DIOULDÉ D. MALADE GUERI DU CANCER: « J’ai survécu au cancer de la prostate, mais le silence a été mon plus lourd fardeau »
Dans ce témoignage bouleversant, Diouldé D., un père de famille Sénégalais, raconte son combat silencieux contre le cancer de la prostate. Longtemps prisonnier du regard social et de la peur du jugement, il a traversé l’épreuve seul, avant d’être sauvé par une opération à l’hôpital militaire de Ouakam. Aujourd’hui guéri, il revient sur ces mois d’angoisse et partage un message d’espoir. Voici son récit…
« Pendant longtemps, je n’ai parlé à personne de ma maladie. Pas même à mes enfants. Pas même à mes deux femmes. C’est en août 2023 que les médecins ont posé le diagnostic : cancer de la prostate. Un mot qui fait peur, un mot qui, chez nous, sonne comme une condamnation. Je me souviens encore du vertige qui m’a traversé ce jour-là. J’avais l’impression que la vie s’arrêtait brusquement.J’ai choisi le silence. Pas par courage, mais par honte.
Chez nous, dans cette société sénégalaise ou les pesanteurs pèsent tant, un homme malade, surtout d’une maladie qui touche à son intimité, c’est un homme affaibli, un homme ‘diminué’. Je ne voulais pas affronter les regards compatissants, les chuchotements, ni la pitié. Je me suis enfermé dans ma douleur, persuadé que c’était la meilleure façon de protéger ma famille… alors que je les privais, sans le savoir, d’un rôle essentiel : celui de me soutenir.

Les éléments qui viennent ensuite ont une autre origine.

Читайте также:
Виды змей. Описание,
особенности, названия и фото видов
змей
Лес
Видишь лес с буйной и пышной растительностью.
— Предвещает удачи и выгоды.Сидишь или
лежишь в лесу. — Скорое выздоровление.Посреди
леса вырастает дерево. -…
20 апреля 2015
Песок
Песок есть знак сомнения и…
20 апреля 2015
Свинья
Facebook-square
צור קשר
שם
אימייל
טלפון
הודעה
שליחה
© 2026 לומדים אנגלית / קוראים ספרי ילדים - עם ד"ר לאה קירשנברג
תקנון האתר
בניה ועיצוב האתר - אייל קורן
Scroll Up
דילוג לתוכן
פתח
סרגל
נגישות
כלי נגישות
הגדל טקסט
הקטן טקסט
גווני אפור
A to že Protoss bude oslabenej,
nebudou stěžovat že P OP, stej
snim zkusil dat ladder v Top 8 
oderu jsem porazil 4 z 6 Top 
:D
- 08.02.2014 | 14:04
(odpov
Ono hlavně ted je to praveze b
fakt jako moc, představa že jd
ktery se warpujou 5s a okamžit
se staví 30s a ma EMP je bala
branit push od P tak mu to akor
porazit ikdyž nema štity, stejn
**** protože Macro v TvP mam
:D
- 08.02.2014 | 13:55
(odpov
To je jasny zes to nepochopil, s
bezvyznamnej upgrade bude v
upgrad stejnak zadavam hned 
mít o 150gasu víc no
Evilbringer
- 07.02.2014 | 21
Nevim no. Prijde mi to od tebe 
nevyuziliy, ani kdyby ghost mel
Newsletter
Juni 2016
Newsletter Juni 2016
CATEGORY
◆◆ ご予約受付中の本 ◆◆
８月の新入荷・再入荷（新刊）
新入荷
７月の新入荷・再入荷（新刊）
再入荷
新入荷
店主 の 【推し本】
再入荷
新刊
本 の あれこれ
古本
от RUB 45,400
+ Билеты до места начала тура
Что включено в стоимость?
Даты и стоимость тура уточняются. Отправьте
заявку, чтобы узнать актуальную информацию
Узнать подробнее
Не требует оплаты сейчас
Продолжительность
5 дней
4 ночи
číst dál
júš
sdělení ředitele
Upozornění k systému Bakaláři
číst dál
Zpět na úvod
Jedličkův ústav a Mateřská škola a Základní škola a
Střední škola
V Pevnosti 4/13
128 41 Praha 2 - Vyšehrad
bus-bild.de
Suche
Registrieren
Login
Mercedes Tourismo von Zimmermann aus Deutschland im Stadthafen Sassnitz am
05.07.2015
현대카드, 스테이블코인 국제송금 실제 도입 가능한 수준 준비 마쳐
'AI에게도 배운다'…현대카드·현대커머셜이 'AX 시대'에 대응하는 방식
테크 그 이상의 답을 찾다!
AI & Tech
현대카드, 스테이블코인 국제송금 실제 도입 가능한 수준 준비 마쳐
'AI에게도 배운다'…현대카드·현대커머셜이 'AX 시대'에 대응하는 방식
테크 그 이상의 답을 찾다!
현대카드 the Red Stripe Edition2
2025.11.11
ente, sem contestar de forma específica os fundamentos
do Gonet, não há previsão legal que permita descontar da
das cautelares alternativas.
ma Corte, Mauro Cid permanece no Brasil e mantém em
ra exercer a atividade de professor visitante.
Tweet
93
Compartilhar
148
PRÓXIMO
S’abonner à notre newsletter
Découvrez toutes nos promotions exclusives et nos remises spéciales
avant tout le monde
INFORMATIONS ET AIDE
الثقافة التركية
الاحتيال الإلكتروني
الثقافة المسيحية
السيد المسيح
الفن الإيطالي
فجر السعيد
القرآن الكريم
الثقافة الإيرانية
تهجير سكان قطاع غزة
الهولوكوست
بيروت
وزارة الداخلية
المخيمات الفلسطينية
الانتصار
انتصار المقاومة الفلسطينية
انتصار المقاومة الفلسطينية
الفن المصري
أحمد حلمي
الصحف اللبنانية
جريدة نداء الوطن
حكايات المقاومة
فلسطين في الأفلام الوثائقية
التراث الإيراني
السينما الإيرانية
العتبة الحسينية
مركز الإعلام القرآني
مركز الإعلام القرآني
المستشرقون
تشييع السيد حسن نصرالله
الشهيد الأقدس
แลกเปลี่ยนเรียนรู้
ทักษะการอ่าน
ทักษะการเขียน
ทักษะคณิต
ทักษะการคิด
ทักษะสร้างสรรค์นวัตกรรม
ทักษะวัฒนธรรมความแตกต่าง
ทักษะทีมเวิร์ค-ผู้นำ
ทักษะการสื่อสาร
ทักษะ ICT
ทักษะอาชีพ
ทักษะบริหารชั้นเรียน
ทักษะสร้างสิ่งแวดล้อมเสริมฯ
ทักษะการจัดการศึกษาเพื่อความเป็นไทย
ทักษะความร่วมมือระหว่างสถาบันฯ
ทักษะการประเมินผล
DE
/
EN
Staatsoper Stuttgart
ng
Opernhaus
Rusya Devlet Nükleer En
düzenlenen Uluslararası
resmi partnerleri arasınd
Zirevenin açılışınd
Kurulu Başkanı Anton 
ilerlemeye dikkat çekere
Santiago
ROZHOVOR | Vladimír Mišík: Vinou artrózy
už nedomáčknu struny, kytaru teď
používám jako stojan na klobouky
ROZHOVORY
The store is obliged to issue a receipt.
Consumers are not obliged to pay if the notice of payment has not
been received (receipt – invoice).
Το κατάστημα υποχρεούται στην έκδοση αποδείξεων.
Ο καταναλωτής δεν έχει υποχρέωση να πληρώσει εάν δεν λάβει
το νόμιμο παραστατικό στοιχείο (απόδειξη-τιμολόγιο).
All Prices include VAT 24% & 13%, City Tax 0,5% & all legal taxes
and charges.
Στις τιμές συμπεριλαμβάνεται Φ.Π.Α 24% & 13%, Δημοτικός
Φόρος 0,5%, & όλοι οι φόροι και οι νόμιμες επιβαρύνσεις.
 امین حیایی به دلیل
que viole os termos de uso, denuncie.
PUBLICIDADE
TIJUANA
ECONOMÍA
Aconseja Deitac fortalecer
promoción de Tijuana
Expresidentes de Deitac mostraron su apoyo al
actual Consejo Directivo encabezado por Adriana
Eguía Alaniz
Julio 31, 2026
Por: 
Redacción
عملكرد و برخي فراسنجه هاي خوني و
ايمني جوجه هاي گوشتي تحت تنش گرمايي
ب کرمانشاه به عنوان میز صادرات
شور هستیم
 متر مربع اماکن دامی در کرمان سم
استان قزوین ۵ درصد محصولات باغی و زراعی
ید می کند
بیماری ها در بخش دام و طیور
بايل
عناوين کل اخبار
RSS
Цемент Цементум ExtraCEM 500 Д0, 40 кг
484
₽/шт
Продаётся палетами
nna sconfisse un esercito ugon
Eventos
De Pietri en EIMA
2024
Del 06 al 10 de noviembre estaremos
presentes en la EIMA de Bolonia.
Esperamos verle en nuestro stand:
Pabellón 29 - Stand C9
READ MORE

Les mois qui ont suivi ont été terribles. Les douleurs, les nuits sans sommeil, la peur de mourir, les crises de solitude. Je faisais semblant d’aller bien, je souriais devant les autres, mais à l’intérieur, j’étais brisé. Même la relation avec mes épouses se sont fragilisées : elles me sentaient distant, irritable, absent. Elles ne comprenaient pas. Et je ne trouvais pas la force de lui dire la vérité. Tout ce qu’elles savaient c’est ce que leur avais dit ou plus tôt faire croire, à savoir que je souffrais de terribles maux de ventre. C’est finalement mon médecin de l’hôpital militaire de Ouakam qui m’a aidé à sortir de mon mutisme.
Lors d’un contrôle, il m’a lancé : ‘Le cancer est déjà une épreuve. N’y ajoutez pas la solitude’. Ces mots ont agi comme un électrochoc. J’ai alors réuni mes deux épouses et je leur ai expliqué la situation. Elles étaient à la fois surprises et déboussolées, mais elles se sont vite ressaisies et m’ont apporté leur soutien, tout en gardant le secret comme je le leur avais demandé.
Puis, j’ai accepté le protocole de traitement proposé : une opération au laser, une procédure moderne, précise, qui offrait de grandes chances de guérison. Je me souviens du jour de l’intervention. En me préparant, je pensais à mes enfants, à leurs sourires, à ce que j’avais encore envie de leur transmettre. J’ai eu peur, mais pour la première fois depuis le diagnostic, j’ai senti une lueur d’espoir.
L’opération s’est bien passée. La récupération a été longue, parfois douloureuse, mais chaque jour m’éloignait un peu plus de cette ombre qui planait au-dessus de moi. Aujourd’hui, les médecins me considèrent en rémission complète. Je revis. Je respire. Je rêve à nouveau.
Le plus difficile n’a pas été la maladie, mais le silence. Lorsque j’ai finalement annoncé à mes enfants, parce qu’ils sont grands, ce que j’avais traversé, j’ai vu de la tristesse dans leurs yeux… mais aussi de l’amour, du soutien, et aucune des réactions que j’avais tant redoutées.
S’ils avaient su, ils auraient été là dès le premier jour.Si je témoigne aujourd’hui, c’est pour dire à tous les hommes qui souffrent dans l’ombre : le cancer de la prostate n’est pas une honte. Le cacher, oui. Parlez, faites-vous dépister, n’attendez pas que la douleur vous brise. Et surtout, laissez votre famille vous accompagner. C’est votre premier traitement. Moi, j’ai survécu. Et je peux désormais vivre pleinement, sans peur ».